In the modern world of online dating and relationships, the term “catfishing” has been prevalent in media headlines recently due to a number of true-story podcasts and TV shows such as “Who the Hell is Hamish?”,Sweet Bobby”, and the Netflix series “Dirty John” and “Tinder Swindler”.  

Catfishing occurs when a perpetrator impersonates someone or pretends to be someone they are not, in order to deceive and entice the victim into a relationship with them.  Sometimes the perpetrator is known to the victim, hence the need to conceal their true identity.  Catfishing typically takes place online, through the use of fake profiles and images on dating and social media platforms.  When fake images are used, the parties rarely meet in person and the relationship often remains online, though it may nonetheless continue for years, with one party believing they are in a genuine relationship during this time.   

In these cases, it can prove a challenge when seeking to establish a de facto relationship within the definition of the Act, particularly when the parties have not actually met.   In many cases of catfishing however, the perpetrator tries to obtain a financial benefit from the victim, for example, they persuade the victim to send them money, sometimes inventing a hypothetical “emergency” scenario, where they desperately need funds and promise to repay the money – which rarely happens.  In those circumstances, if it can be proved that the parties were in a genuine de facto relationship (albeit never meeting in person) and a significant financial contribution has been made in the form of a cash payment, the Court may have jurisdiction.   

Generally speaking, a claim to a property settlement arises after parties have been living together on a genuine domestic basis for at least 2 years, or there is a child of the relationship, or one of the parties has made a significant contribution of some form.  There are a myriad of other factors to be considered when determining whether the relationship meets the criteria to fall within the definition under the Act, including but not limited to the length of the relationship, whether it was sexual in nature, financial dependency, a mutual commitment to a shared life, registration of the relationship in Australia or abroad, property ownership, care and support of children and the public aspects of the relationship such as perception and reputation.

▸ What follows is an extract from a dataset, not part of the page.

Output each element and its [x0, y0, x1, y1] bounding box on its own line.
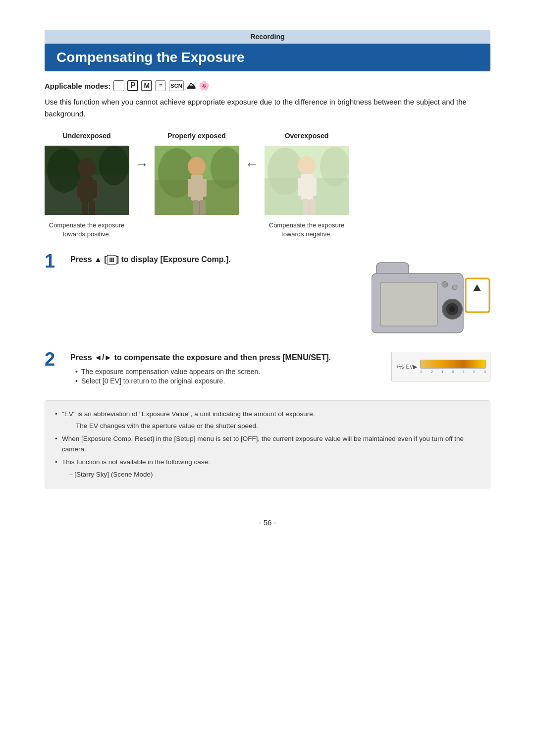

Whether you and your partner are deemed to be in a de facto relationship will depend on the specific circumstances of your situation.  If you have questions about your relationship, please contact a member of our practice support team to speak with one of our top family lawyers about your relationship.

Presently, there is no law against catfishing per se in Australia.  If you believe your partner has engaged in fraudulent deception to obtain financial gain from you however, you may have grounds for a criminal claim and should speak with a criminal lawyer.